What to produce: All the entries, exactly as they read, must be written out again.
•••••
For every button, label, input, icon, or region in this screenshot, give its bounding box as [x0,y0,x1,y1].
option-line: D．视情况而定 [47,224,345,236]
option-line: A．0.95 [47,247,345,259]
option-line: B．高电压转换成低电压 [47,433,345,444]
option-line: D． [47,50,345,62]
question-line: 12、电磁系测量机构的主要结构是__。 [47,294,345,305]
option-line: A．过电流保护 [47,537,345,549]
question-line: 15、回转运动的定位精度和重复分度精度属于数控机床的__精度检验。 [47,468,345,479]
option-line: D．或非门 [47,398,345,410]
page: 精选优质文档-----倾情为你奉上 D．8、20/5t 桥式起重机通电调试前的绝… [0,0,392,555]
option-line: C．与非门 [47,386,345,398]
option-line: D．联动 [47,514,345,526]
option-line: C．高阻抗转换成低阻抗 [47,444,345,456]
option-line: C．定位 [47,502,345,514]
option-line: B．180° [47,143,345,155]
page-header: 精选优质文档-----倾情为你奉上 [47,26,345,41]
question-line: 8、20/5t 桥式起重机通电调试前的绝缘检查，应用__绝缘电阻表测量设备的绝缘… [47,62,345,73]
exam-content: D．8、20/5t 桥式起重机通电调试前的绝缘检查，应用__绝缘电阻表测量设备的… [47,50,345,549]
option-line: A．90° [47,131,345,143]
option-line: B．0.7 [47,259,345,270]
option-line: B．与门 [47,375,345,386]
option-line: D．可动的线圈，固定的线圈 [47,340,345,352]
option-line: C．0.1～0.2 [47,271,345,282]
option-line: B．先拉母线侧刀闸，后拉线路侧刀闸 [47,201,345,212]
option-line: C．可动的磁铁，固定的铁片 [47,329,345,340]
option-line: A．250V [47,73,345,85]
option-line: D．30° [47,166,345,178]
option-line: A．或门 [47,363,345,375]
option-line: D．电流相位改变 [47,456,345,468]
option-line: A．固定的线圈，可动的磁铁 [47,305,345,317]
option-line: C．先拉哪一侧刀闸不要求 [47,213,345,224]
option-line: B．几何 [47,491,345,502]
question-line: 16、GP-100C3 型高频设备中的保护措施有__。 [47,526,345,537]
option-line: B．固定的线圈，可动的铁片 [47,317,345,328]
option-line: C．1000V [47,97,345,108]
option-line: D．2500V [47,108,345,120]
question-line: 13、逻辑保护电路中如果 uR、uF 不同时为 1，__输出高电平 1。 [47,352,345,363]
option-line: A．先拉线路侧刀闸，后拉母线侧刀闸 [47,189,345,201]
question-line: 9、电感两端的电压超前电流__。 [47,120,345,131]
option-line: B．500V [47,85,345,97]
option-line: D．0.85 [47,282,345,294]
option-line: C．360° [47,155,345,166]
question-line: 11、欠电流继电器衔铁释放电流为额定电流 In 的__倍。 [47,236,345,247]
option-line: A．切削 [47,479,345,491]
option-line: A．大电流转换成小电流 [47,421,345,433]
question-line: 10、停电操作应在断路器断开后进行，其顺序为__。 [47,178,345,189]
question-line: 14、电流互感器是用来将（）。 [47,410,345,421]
•••••
Response area:
For every button, label, input, icon, or region in this screenshot, give its bounding box as [x0,y0,x1,y1].
option-line: D．视情况而定 [47,224,345,236]
option-line: A．0.95 [47,247,345,259]
option-line: B．高电压转换成低电压 [47,433,345,444]
option-line: D． [47,50,345,62]
question-line: 12、电磁系测量机构的主要结构是__。 [47,294,345,305]
option-line: A．过电流保护 [47,537,345,549]
question-line: 15、回转运动的定位精度和重复分度精度属于数控机床的__精度检验。 [47,468,345,479]
option-line: D．或非门 [47,398,345,410]
page: 精选优质文档-----倾情为你奉上 D．8、20/5t 桥式起重机通电调试前的绝… [0,0,392,555]
option-line: C．与非门 [47,386,345,398]
option-line: D．联动 [47,514,345,526]
option-line: C．高阻抗转换成低阻抗 [47,444,345,456]
option-line: C．定位 [47,502,345,514]
option-line: B．180° [47,143,345,155]
page-header: 精选优质文档-----倾情为你奉上 [47,26,345,41]
question-line: 8、20/5t 桥式起重机通电调试前的绝缘检查，应用__绝缘电阻表测量设备的绝缘… [47,62,345,73]
exam-content: D．8、20/5t 桥式起重机通电调试前的绝缘检查，应用__绝缘电阻表测量设备的… [47,50,345,549]
option-line: A．90° [47,131,345,143]
option-line: B．0.7 [47,259,345,270]
option-line: B．与门 [47,375,345,386]
option-line: D．可动的线圈，固定的线圈 [47,340,345,352]
option-line: C．0.1～0.2 [47,271,345,282]
option-line: B．先拉母线侧刀闸，后拉线路侧刀闸 [47,201,345,212]
option-line: C．可动的磁铁，固定的铁片 [47,329,345,340]
option-line: A．250V [47,73,345,85]
option-line: D．30° [47,166,345,178]
option-line: A．或门 [47,363,345,375]
option-line: D．电流相位改变 [47,456,345,468]
option-line: A．固定的线圈，可动的磁铁 [47,305,345,317]
option-line: C．先拉哪一侧刀闸不要求 [47,213,345,224]
option-line: B．几何 [47,491,345,502]
question-line: 16、GP-100C3 型高频设备中的保护措施有__。 [47,526,345,537]
option-line: B．固定的线圈，可动的铁片 [47,317,345,328]
option-line: C．1000V [47,97,345,108]
option-line: D．2500V [47,108,345,120]
question-line: 13、逻辑保护电路中如果 uR、uF 不同时为 1，__输出高电平 1。 [47,352,345,363]
option-line: A．先拉线路侧刀闸，后拉母线侧刀闸 [47,189,345,201]
question-line: 9、电感两端的电压超前电流__。 [47,120,345,131]
option-line: B．500V [47,85,345,97]
option-line: D．0.85 [47,282,345,294]
option-line: C．360° [47,155,345,166]
question-line: 11、欠电流继电器衔铁释放电流为额定电流 In 的__倍。 [47,236,345,247]
option-line: A．切削 [47,479,345,491]
option-line: A．大电流转换成小电流 [47,421,345,433]
question-line: 10、停电操作应在断路器断开后进行，其顺序为__。 [47,178,345,189]
question-line: 14、电流互感器是用来将（）。 [47,410,345,421]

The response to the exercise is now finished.